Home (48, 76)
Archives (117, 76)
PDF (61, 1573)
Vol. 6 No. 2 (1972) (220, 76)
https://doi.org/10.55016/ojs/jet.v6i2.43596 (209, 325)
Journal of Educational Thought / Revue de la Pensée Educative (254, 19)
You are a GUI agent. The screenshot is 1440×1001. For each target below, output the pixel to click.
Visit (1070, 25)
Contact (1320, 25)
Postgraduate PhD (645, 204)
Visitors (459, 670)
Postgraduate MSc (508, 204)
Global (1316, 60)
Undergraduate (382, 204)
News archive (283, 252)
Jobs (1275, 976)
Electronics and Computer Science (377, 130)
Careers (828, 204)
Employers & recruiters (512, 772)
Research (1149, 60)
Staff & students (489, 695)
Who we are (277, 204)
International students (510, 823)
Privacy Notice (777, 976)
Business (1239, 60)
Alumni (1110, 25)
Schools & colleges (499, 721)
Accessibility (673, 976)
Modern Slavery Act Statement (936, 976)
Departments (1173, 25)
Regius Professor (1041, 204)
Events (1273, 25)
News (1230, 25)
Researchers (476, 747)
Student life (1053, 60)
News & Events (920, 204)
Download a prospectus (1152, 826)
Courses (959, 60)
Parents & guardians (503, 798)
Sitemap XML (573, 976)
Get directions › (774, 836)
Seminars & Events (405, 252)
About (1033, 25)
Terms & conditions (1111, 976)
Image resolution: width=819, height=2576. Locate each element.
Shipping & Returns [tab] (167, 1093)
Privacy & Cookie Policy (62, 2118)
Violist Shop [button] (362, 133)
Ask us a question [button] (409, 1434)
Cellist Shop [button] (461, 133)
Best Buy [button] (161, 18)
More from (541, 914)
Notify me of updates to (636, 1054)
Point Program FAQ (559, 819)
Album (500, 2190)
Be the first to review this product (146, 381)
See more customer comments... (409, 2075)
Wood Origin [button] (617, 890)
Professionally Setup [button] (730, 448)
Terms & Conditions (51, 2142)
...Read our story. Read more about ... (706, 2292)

● Directions:
Set down the lines above as they stand, starting with the first line and ending with the line that contains "Electronics and Computer Science (377, 130)".

● Solution to this task:
Home (48, 76)
Archives (117, 76)
PDF (61, 1573)
Vol. 6 No. 2 (1972) (220, 76)
https://doi.org/10.55016/ojs/jet.v6i2.43596 (209, 325)
Journal of Educational Thought / Revue de la Pensée Educative (254, 19)
You are a GUI agent. The screenshot is 1440×1001. For each target below, output the pixel to click.
Visit (1070, 25)
Contact (1320, 25)
Postgraduate PhD (645, 204)
Visitors (459, 670)
Postgraduate MSc (508, 204)
Global (1316, 60)
Undergraduate (382, 204)
News archive (283, 252)
Jobs (1275, 976)
Electronics and Computer Science (377, 130)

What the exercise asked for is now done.